Детей у нас с женой не было, и она очень обрадовалась, что судьба послала нам на старость славного мальчика. Но не дожила до тех дней, пока наш воспитанник вырос. И остались мы вдвоем. Любил он меня, как родного.
Отдал я своего сына в школу. Он крепко вцепился в науку. Одного я побаивался, что когда-то надо будет ему открыть правду.
И вот три дня назад я Виталию все до капельки, вот как тебе, дочка, и рассказал. А он долго сидел передо мной потерянный, а потом собрался с мыслями и говорит мне: «Не знаю, чья кровь течет в моих жилах… Это не так важно. Но не Гаусгофер, а ты мой отец, а я твой сын…» Вот и выходит, что чуж-чуженин стал тебе родным, дорогим человеком, если ты его вырастил, вынянчил, взлелеял. Кровь… Что кровь? У всех детей на земле она одинаковая — красная. Правда роднит людей разных наций, делает тебя отцом чужого ребенка. А ложь сеет вражду, человеческие души калечит. Вот тебе, доченька, и весь мой сказ.

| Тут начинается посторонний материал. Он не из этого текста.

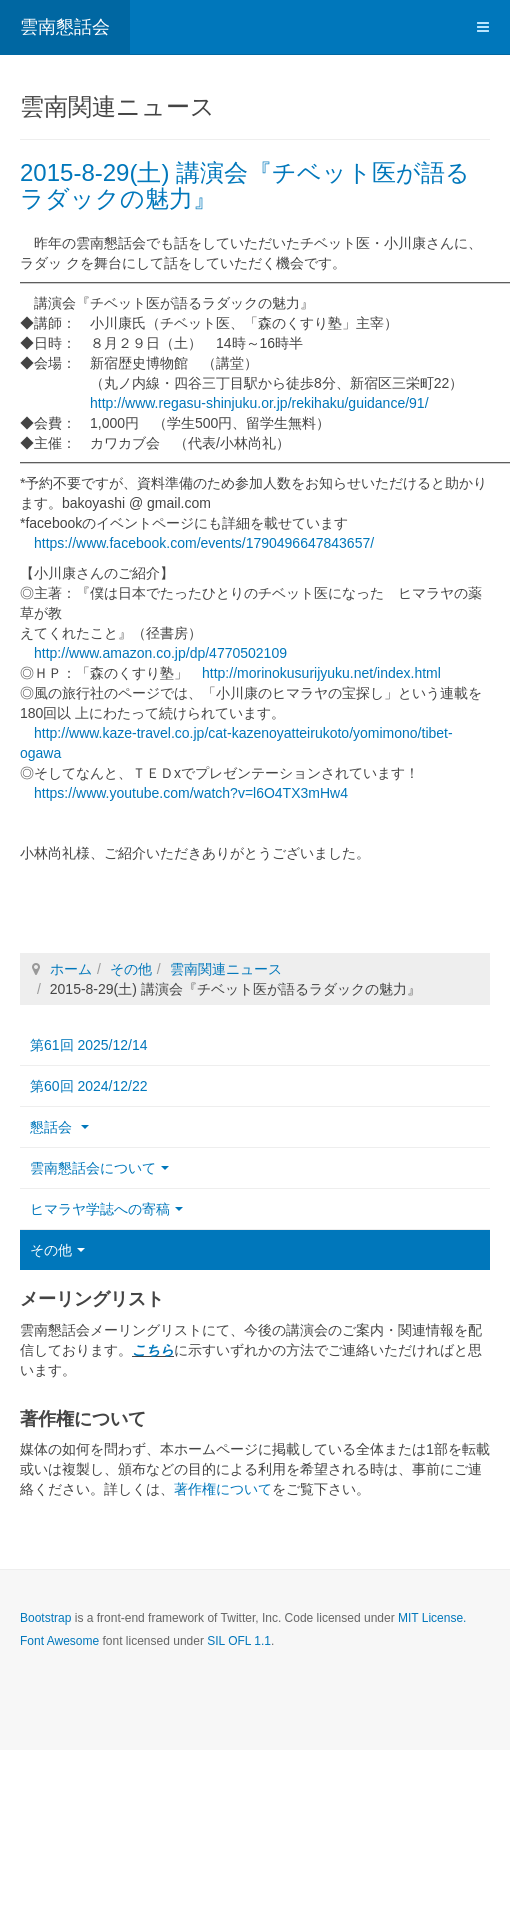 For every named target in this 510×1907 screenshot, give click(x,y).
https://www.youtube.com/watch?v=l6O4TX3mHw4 (191, 793)
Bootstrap (45, 1618)
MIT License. (432, 1618)
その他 (131, 969)
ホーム (71, 969)
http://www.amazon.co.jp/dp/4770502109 (160, 653)
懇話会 (59, 1127)
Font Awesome (59, 1641)
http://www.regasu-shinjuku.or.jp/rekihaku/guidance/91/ (259, 403)
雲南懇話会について (99, 1168)
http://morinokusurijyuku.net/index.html (321, 673)
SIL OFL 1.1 (239, 1641)
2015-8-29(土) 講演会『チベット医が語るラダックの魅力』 (245, 185)
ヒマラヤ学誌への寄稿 (106, 1209)
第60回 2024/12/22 (89, 1086)
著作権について (223, 1489)
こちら (153, 1350)
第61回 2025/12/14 (89, 1045)
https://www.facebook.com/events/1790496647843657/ (204, 543)
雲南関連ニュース (226, 969) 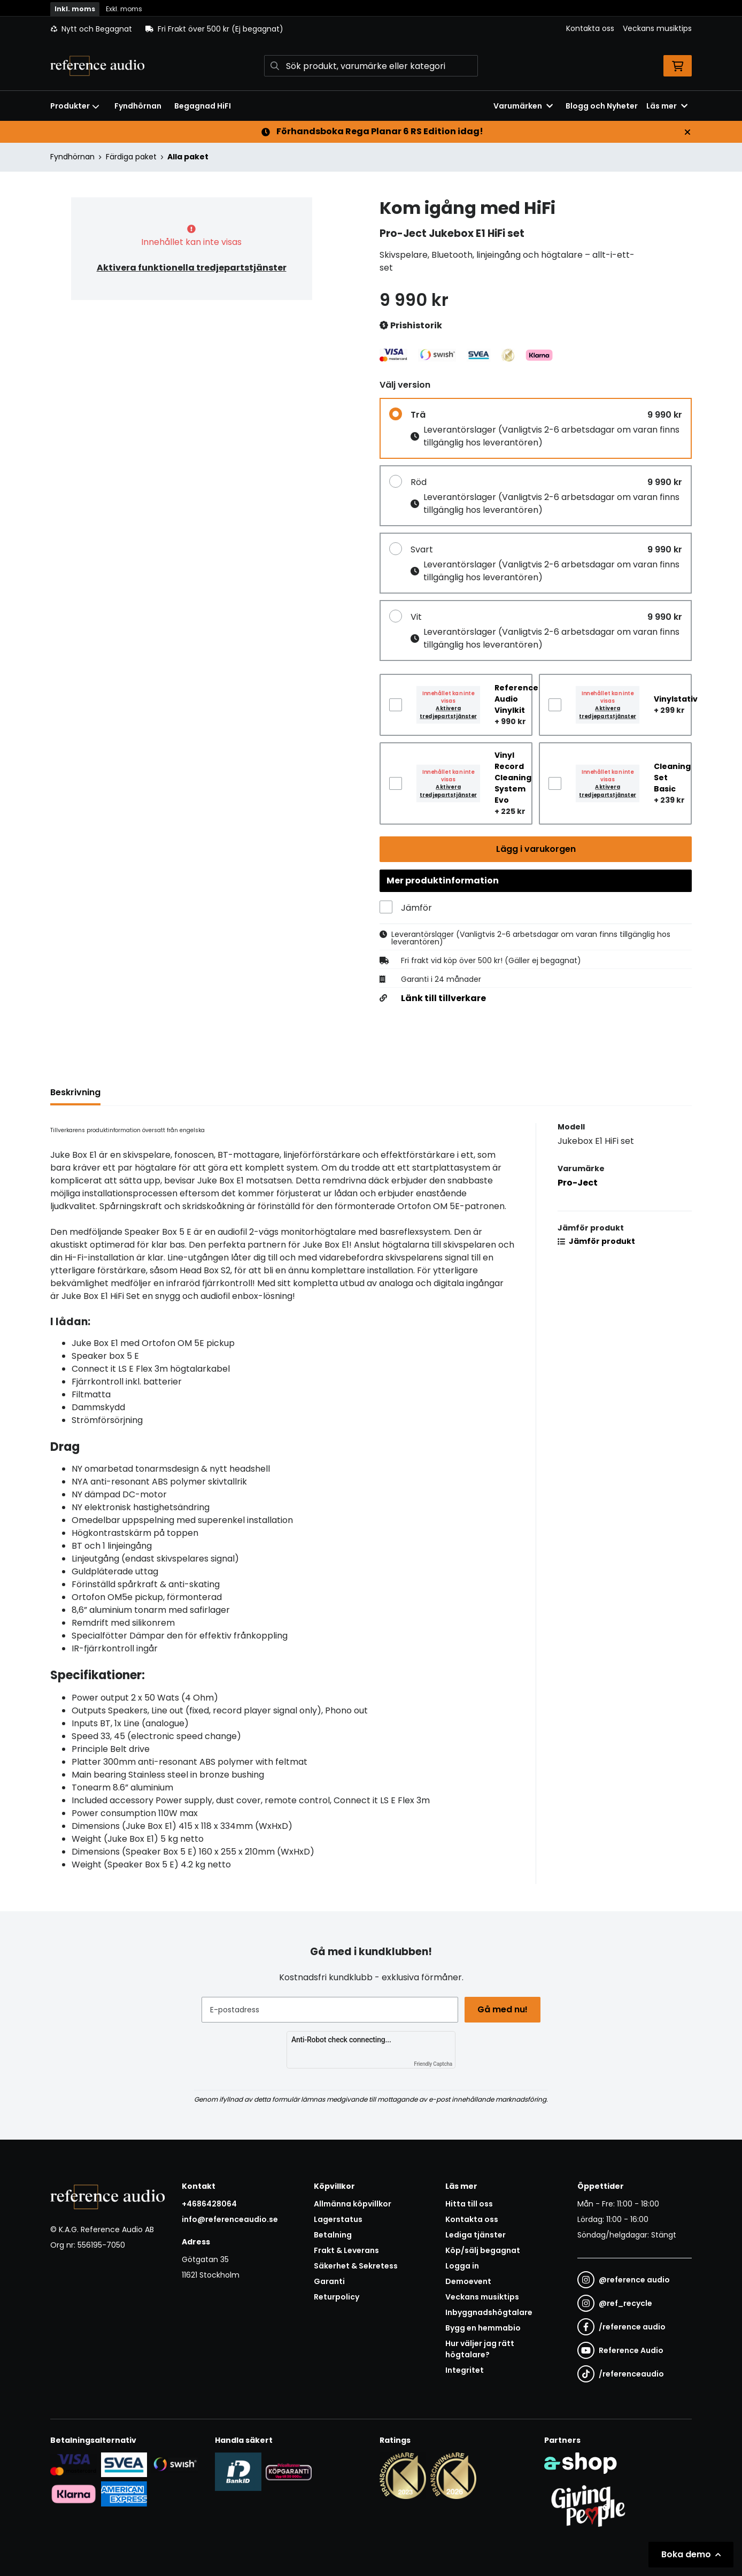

— Скажите, пожалуйста, а где сейчас Виталька? — Люда резко поднялась со скамейки.
— В школе. Вон там из-за косогора виден краешек красной черепицы. Еще до восхода солнца ушел туда красить. Ты, голубушка, пойди-ка к нему. Ведь ему очень плохо и тяжело…
— Благодарю, благодарю вас за все.
Я ЛЮБЛЮ ТЕБЯ, ВИТАЛЬКА…
Сердце вырывалось из груди, когда Люда подбежала к школе. Из открытой настежь двери слышался громкий ребячий говор. Остановилась в длинном коридоре, выкрашенном серо-голубой краской: в соседнем классе послышался звук упавшего ведра.
Люда нерешительно переступила порог класса.
— Здравствуй, Виталька! А я ждала… ждала тебя…
— Люда, извини… Я не смог… Я потом тебе все расскажу, — удрученно протирал тряпкой руки, на которых засохли голубые брызги краски.
— Виталька, я завтра уезжаю. Хотелось бы сегодня попрощаться с морем.
— Я мигом. Только вот умоюсь и переоденусь.
Шла рядом с Виталием и, как никогда, понимала его состояние души, не хотела быть назойливой, не касалась больного вопроса, старалась казаться беззаботно-веселой. Без устали болтала обо всем и ни о чем.
Море было сердитым, бурным. Оно еще не успокоилось после вчерашнего дня. Гроза разбудила в нем дремлющие силы: сама прогрохотала, прошумела, а оно без устали катило и катило валы, рокотало прибоем.